The Bandicoot I know is a black dog – a Corgi mix – so named by my jocular son who rescued him. Bandi thinks he’s a human, especially when mealtime rolls around. His love of table scraps has caused the veterinarian to strongly suggest he lose 20 pounds. He closely resembles a hippopotamus, including the perky ears.

He is a happy dog but will argue loudly if he’s not getting what he wants. He’s exceptionally smart, understanding many words and phrases. His favorite is “Wanna go outside?” He answers with one ear-splitting yip, as if saying, “You’re a genius!” These protracted walks include his sniffing at every bush that may have been visited by any other creature since the last time he checked, and smelling every odor left on the breeze by all wildlife and the neighbors’ dogs and cats. He also searches out favorite clumps of grass to nibble on.

He knows when it’s time for a snack. He stares into my eyes until I’m paying attention, then turns his head, his eyes and snout pointing toward the place where he knows the doggy treats are kept.

Bandicoot is a great watchdog and knows the particular sound of each of our vehicles. If any other car or truck enters our driveway his booming voice alerts us at once. But he takes this job a little too seriously every time our neighbor across the road walks her miniature dog in her front yard, and every time he spies a person walking by on the road. And oh yes, what a rumpus he creates when a neighbor comes along in a wagon pulled by a team of horses or mules! But he has finally given up barking at the trash truck every Friday.

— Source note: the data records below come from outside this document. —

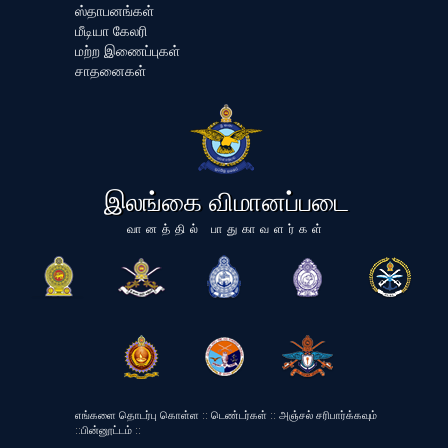
ஸ்தாபனங்கள்
மீடியா கேலரி
மற்ற இணைப்புகள்
சாதனைகள்
இலங்கை விமானப்படை
வானத்தில் பாதுகாவளர்கள்
எங்களை தொடர்பு கொள்ள
::
டெண்டர்கள்
::
அஞ்சல் சரிபார்க்கவும்
::
பின்னூட்டம்
::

He is a licensed service dog. More than once we’ve encountered his sense of a medical emergency. He immediately reacts to help or comfort that person.

Bandicoot hadn’t been around cats until he met mine. The outdoor cat tries to get playful with him, but he usually ignores her. She hides in the bushes and jumps out at him. Once, however, they were seen exchanging a quick kiss. My indoor cat is a very aloof black Siamese mix who adores me but tolerates few other people. If Bandicoot gets within two feet of her, she stalks off as if quoting my Kansas born and bred grandmother, who used to say, “The very nerve!”

To which Bandicoot takes no offense whatsoever.